Green onion cakes, also known as scallion pancake or “cong you bing” is a traditional street food item originating in Northern China. Unlike the take-out items we find at local Chinese restaurants, the original edition is in fact made from unleavened bread. A well-known rumor in China suggests that pizza was in fact an adaptation of green onion cakes. After Marco Polo’s trip to the East, he brought back the scallion pancake with a few modifications that eventually became pizza.
Having always been a fan of fried carbohydrates, I always have to order them with my take-out meal. Otherwise, if I was lucky, my mother would use one of her traditional recipes for green onion cakes. After craving this savory pan-fried carb for a long time, I decided I would attempt the recipe first-hand, from scratch. Initially, I was skeptical of how simple the ingredients and preparation steps were, however when I sampled the final product, I was thrilled! It was authentic to the taste of the original pan-fried cakes in Shanghai where I grew up. For students trying their hand at Chinese recipes, this is a simple and delicious recipe that I have grown to love.
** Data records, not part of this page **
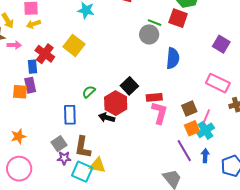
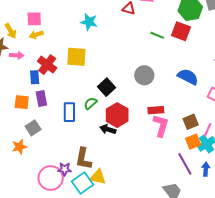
gray circle: (149, 34) -> (144, 75), moved
yellow square: (74, 45) -> (76, 57), turned -35
blue semicircle: (173, 58) -> (188, 77), moved, turned -70
purple rectangle: (30, 85) -> (41, 99), moved
black square: (129, 86) -> (106, 87), moved
blue rectangle: (70, 115) -> (69, 112), moved
gray square: (59, 144) -> (33, 128), moved
pink circle: (19, 169) -> (51, 178), moved
cyan square: (82, 172) -> (82, 183), turned 30

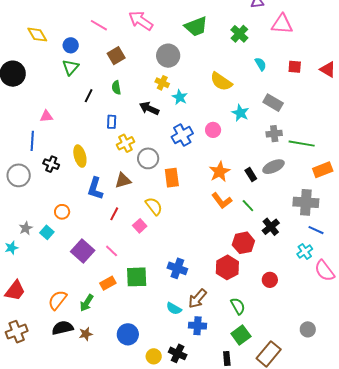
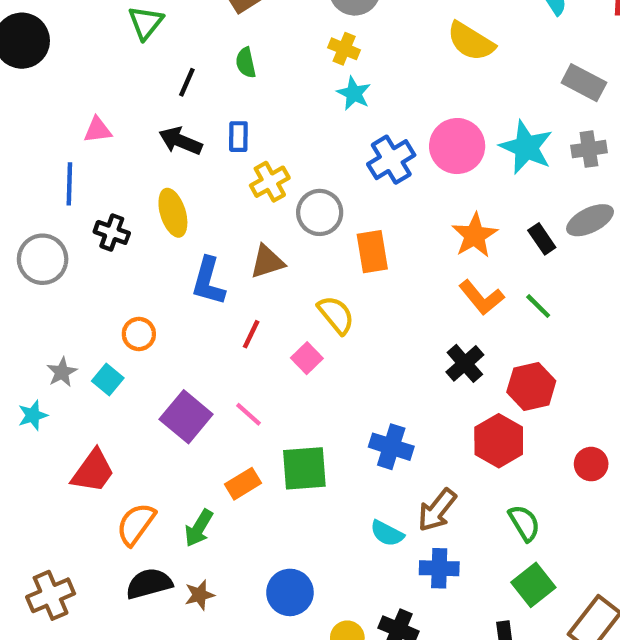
cyan star: (180, 97) -> (354, 93), moved
black arrow: (149, 108) -> (180, 141), moved
cyan star: (240, 113) -> (526, 147), moved, size x1.4
pink circle: (213, 130) -> (457, 146), size x1.6
black cross: (271, 227) -> (465, 363), moved
red trapezoid: (15, 291) -> (93, 471), moved

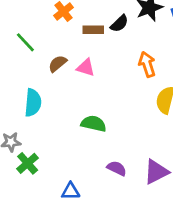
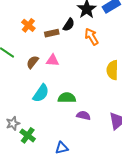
orange arrow: (147, 64) -> (92, 37), moved
cyan semicircle: (33, 103) -> (41, 93), moved, turned 42
purple semicircle: (117, 168) -> (83, 116), moved

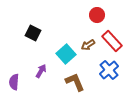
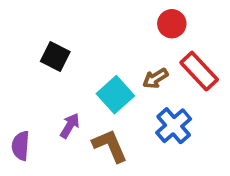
blue cross: (109, 70) -> (174, 126), moved
brown L-shape: (75, 82) -> (110, 146), moved

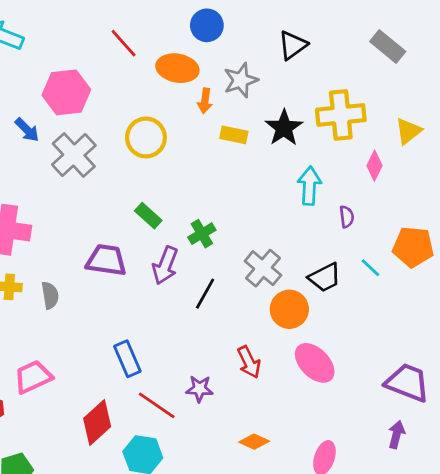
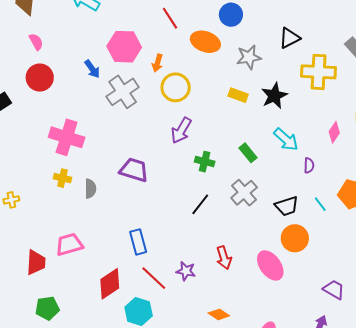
orange arrow: (205, 101) -> (157, 63), moved
yellow cross: (341, 115) -> (319, 72), moved
cyan arrow: (309, 186) -> (286, 139), turned 120
green rectangle: (148, 216) -> (248, 153), moved
green cross: (202, 234) -> (205, 162), turned 36
purple arrow: (165, 265) -> (181, 130), moved
orange circle: (289, 309) -> (295, 238), moved
purple trapezoid: (407, 383) -> (334, 289), size x0.7

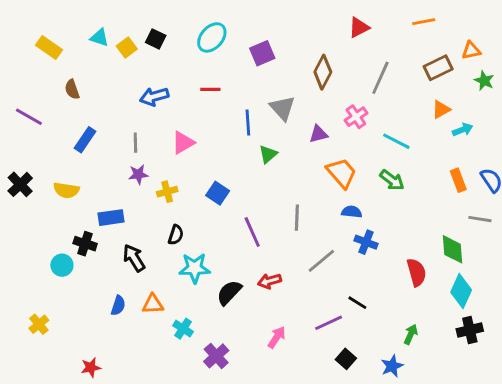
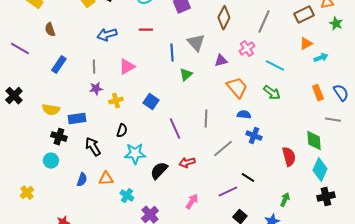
yellow semicircle: (66, 190) -> (51, 110), moved
cyan circle: (62, 265) -> (51, 161), moved

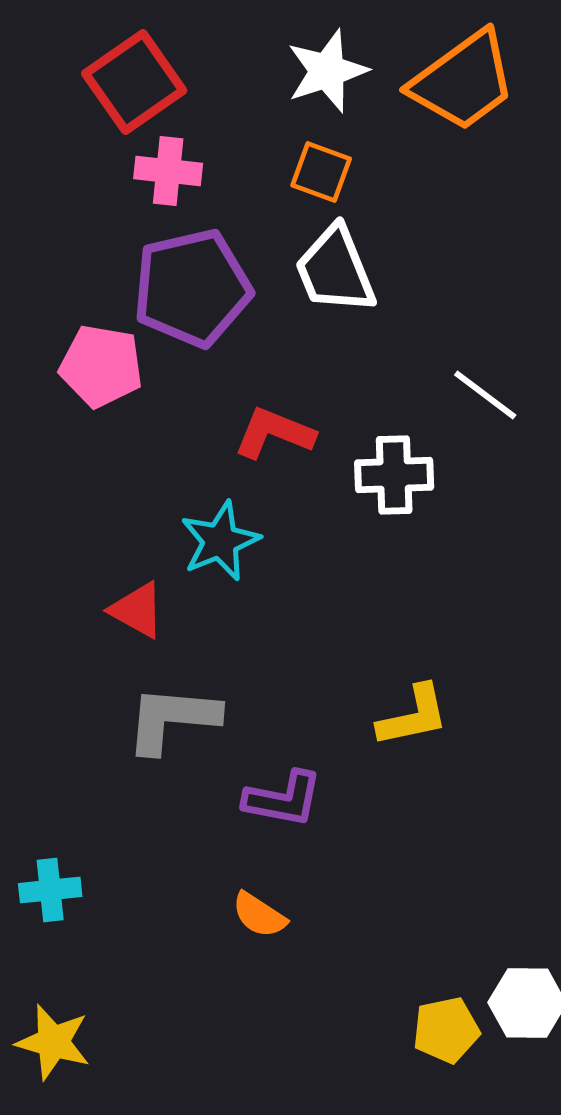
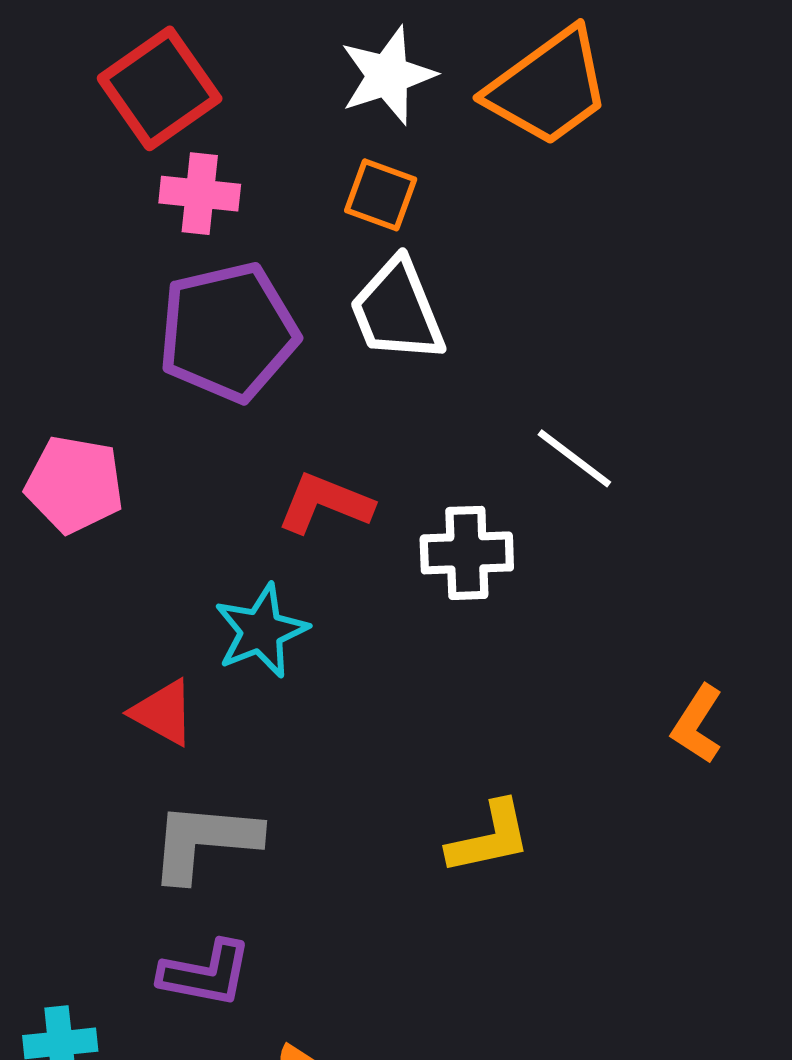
pink pentagon: (101, 366) -> (74, 484), moved
purple L-shape: (283, 799) -> (206, 974), moved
For myself, during busy months of the school year, I would make up to a dozen of these crepes and store them in the freezer for meal prep or even a midnight snack.
4 cups of all-purpose flour
1 cup of chopped green onions (4 stalks)
500 mL of water
1 tsp sesame oil
2 tsp salt
1 tsp vegetable oil
Total time of preparation: 15 minutes
Step 1: Mix together all ingredients in a bowl
Step 2: Set stovetop to high heat for 2 minutes, then switch to medium heat for the frying portion
Step 3: Scoop approximately 1 ladle-full of the mixture into the pan
Step 4: Set a timer for approximately 3 minutes until golden brown
Step 5: using a pancake flipper, flip the cake onto the other side and cook for another 3 minutes
Step 6: remove cake from the pan and allow it to dry
Step 7: repeat steps 1 to 7 until mixture is used up
Steps 8: Serve with spicy mayo or sriracha hot sauce
Note: The difference between this recipe and Westernized green onion cakes is that the dough does not contain baking powder. The texture is more like a crepe than a cake.
For more adventurous chefs, besides scallion pancakes, various versions of this cake exist in modern day China. For example, garlic chives are used in lieu of green onions to make chive cakes. Finally, the Taiwanese adaptation of this recipe became the egg coated pancake.